# Debugging

This page lists useful checks during development.

## Run all tests

```bash
PYTHONPATH=src pytest -q
```

This is the main check before committing changes.

## Compile all Python files

```bash
python -m compileall src scripts app
```

This catches syntax errors and some import issues.

## Test default corpus build

```bash
PYTHONPATH=src python scripts/build_corpus.py
```

This should write:

```text
data/processed/corpus.jsonl
```

## Test dynamic corpus build

```bash
PYTHONPATH=src python scripts/build_corpus.py \
  --config configs/project_config.yaml \
  --output-path data/projects/mmore/corpus.jsonl
```

This should write:

```text
data/projects/mmore/corpus.jsonl
```

## Test answering on a project-specific corpus

```bash
PYTHONPATH=src python scripts/answer_question.py \
  "Which Milvus parameters are used in the ColPali config?" \
  --llm \
  --backend simple \
  --corpus-path data/projects/mmore/corpus.jsonl \
  --config-path configs/app_config.yaml
```

For MMORE, some structured questions may be answered directly by the project profile without loading the LLM.

## Debug Streamlit state

The app stores local state in:

```text
data/app_state.json
```

If the interface restores an old project or wrong corpus path, remove this file:

```bash
rm -f data/app_state.json
```

Then restart Streamlit.

## Clear generated project corpora

```bash
rm -rf data/projects/
```

Then rebuild the project corpus from the Streamlit interface or from the command line.

## Check for old imports after refactoring

```bash
grep -R "docask.retrieval.answering\|docask.retrieval.prompting\|docask.retrieval.extractive_answerer\|docask.retrieval.mmore_format\|docask.retrieval.mmore_indexer" -n src scripts app docs
```

This should return nothing after moving files into `rag/` and `indexing/`.
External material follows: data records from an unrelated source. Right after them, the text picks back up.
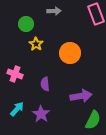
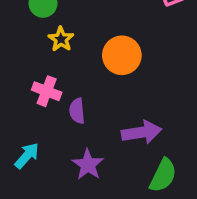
pink cross: (15, 74) -> (47, 91), moved
purple star: (41, 114) -> (88, 165), moved

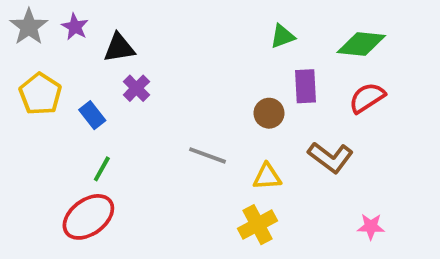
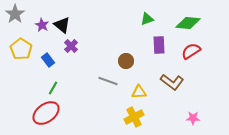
purple star: (75, 27) -> (42, 25), moved
black triangle: (119, 48) -> (62, 25), turned 48
brown circle: (269, 113) -> (126, 61), moved

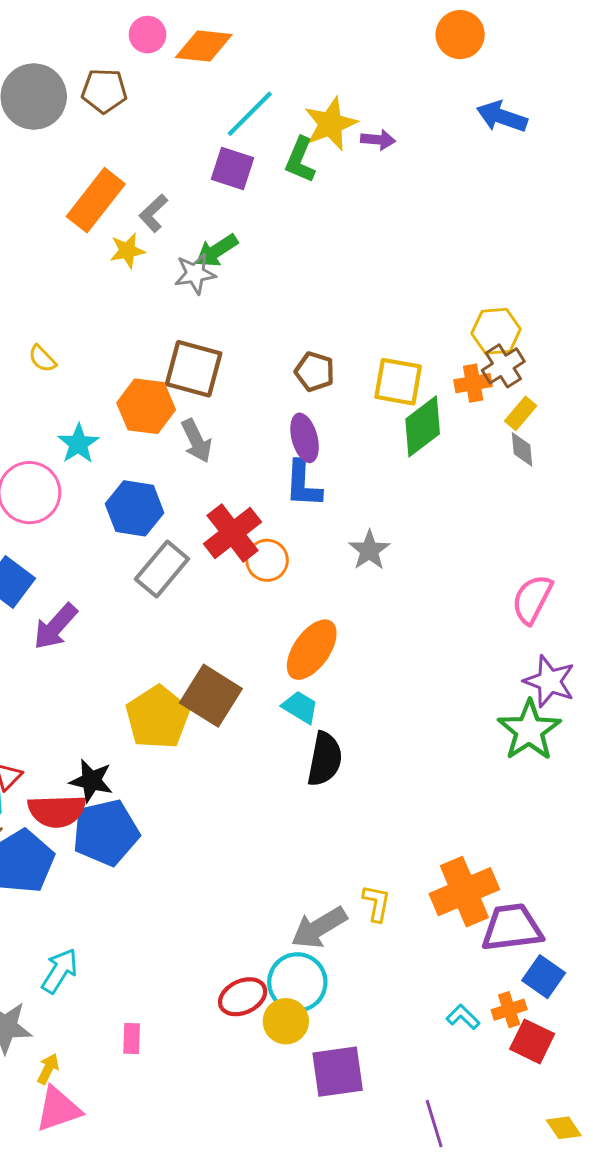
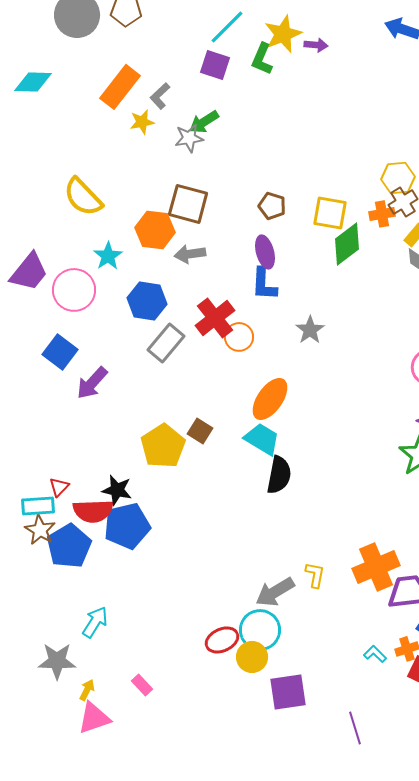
yellow semicircle: (42, 359) -> (83, 197), size x2.0
gray arrow: (196, 441) -> (190, 254), turned 108
brown square: (211, 696) -> (200, 431), size x0.6
cyan trapezoid: (300, 707) -> (262, 439), size x1.4
pink rectangle: (132, 1039) -> (142, 685), moved, turned -45

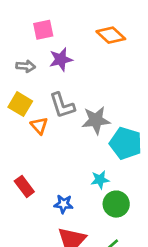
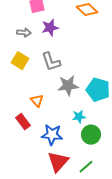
gray star: (96, 120) -> (68, 86), moved
orange triangle: (39, 126) -> (37, 101), moved
blue star: (63, 204) -> (52, 135), size x1.5

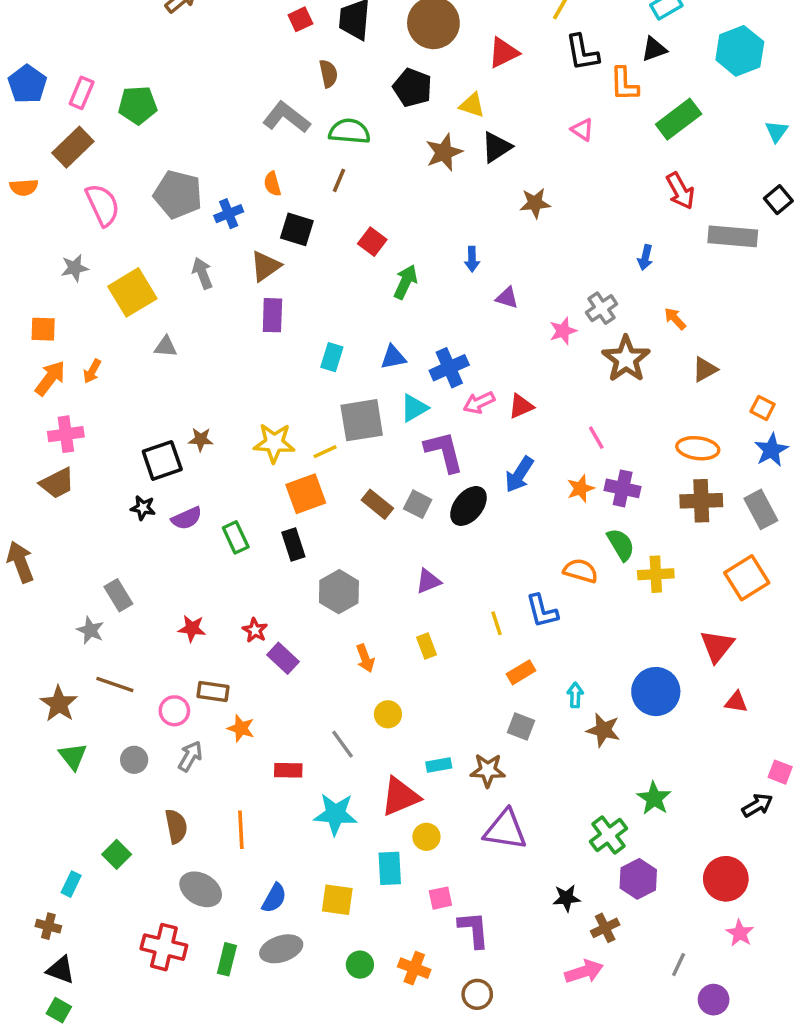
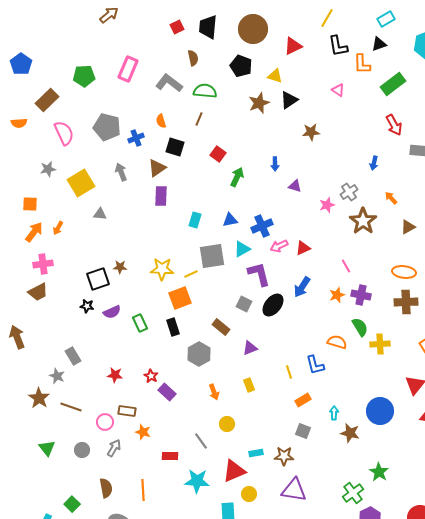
pink rectangle: (82, 93) -> (128, 69), moved, size x1.4
brown rectangle: (377, 504) -> (221, 327), moved
brown star: (59, 704) -> (39, 398), moved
## Remove generated cache files

```bash
find . -type d -name "__pycache__" -prune -exec rm -rf {} +
rm -rf src/docask.egg-info
```

## Avoid grepping inside the virtual environment

If the virtual environment is inside the repo, grep can return unrelated files from dependencies.

Prefer:

```bash
grep -R "test_prompting\|test_retrieval" -n README.md scripts src docs tests
```

instead of:

```bash
grep -R "test_prompting\|test_retrieval" -n .
```

## Debug source extraction

Build the full corpus:

```bash
PYTHONPATH=src python scripts/build_corpus.py
```

Preview specific source types:

```bash
PYTHONPATH=src python scripts/preview_corpus.py --source-type python_function --limit 3
PYTHONPATH=src python scripts/preview_corpus.py --source-type example_config --limit 3
PYTHONPATH=src python scripts/preview_corpus.py --source-type repo_structure --limit 1
```

## Debug retrieval quality

```bash
PYTHONPATH=src python scripts/debug_retrieval.py "How do I configure indexing?"
```

If results are poor, check:

- whether the expected source exists in the corpus;
- whether the source type is correct;
- whether titles and metadata are informative;
- whether the selected backend reads the expected corpus or index;
- whether the query is too vague;
- whether a project profile should expand, filter, or rerank that intent.

## Backend mismatch

A common issue is using:

```text
backend mmore
```

after building a new corpus with Streamlit.

Building a corpus does not update the MMORE index. For a newly built project corpus, use:

```text
backend simple
```

unless the MMORE export and index have also been rebuilt.